Man muss nur hartnäckig sein, dann kommt man irgendwann auch ans Ziel. Der Radiomoderator Thomas Sotto versuchte seit drei Jahren, Roger Federer in seine Morgenshow beim Sender "Europe 1" zu bekommen.Sotto zog alle Register, er ließ Woody Allen und Frankreichs Staatspräsident Francois Hollande werben, damit der "Maestro" endlich in seine Sendung kommt.Zudem rief er eine Online-Petition ins Leben, damit sich sein großer Traum erfüllt. Und tatsächlich: Federer kam nun in die Morgenshow von Sotto und plauderte über sein bevorstehendes Comeback, das Leben nach dem Tennis und seine große Beliebtheit.

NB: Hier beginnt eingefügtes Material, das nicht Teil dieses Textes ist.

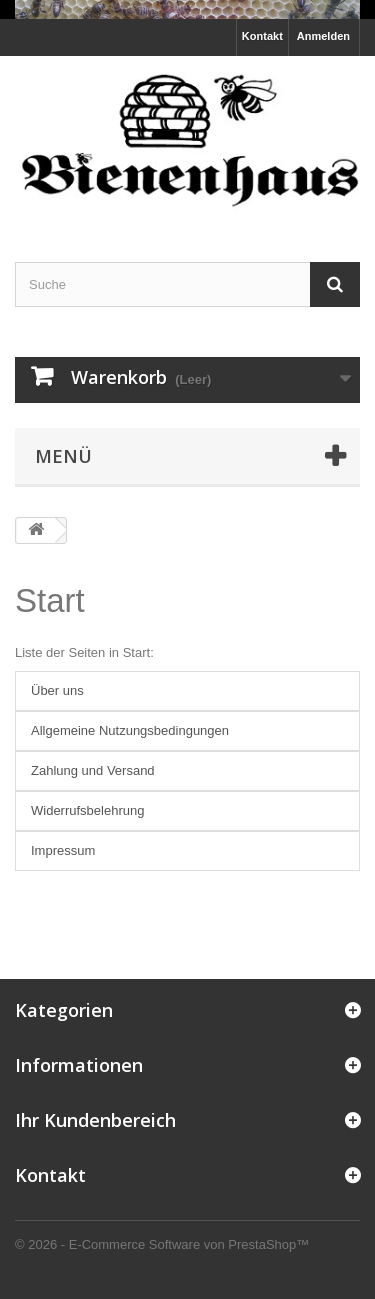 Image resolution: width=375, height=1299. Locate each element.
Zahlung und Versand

"Nach meiner Karriere werde ich mich mit Bestimmtheit mehr um meine Stiftung kümmern, die mir sehr am Herzen liegt. Aber natürlich wird das Tennis immer eine Rolle spielen. Vielleicht wäre auch eine Rolle als Coach denkbar, aber nicht Vollzeit. Mit vier Kindern möchte ich in Zukunft hauptberuflich Papa und Ehemann sein", erklärte der "Maestro" und schloss somit eine Trainertätigkeit nicht aus. Und was seine Beliebtheit angeht? "Ich habe das Gefühl, dass oft 90 Prozent der Stadionbesucher auf meiner Seite sind. Das ist einfach unglaublich und nicht zuletzt einer der Gründe, warum ich immer noch Tennis spiele. In manchen Momenten bekomme ich vom Publikum auch sehr viel mit, in anderen vielleicht weniger, wenn ich voll ‚in the zone' bin. Aber mehr und mehr habe ich heute einen freien Kopf für die Fans und genieße die lauten Momente so gut wie ich kann."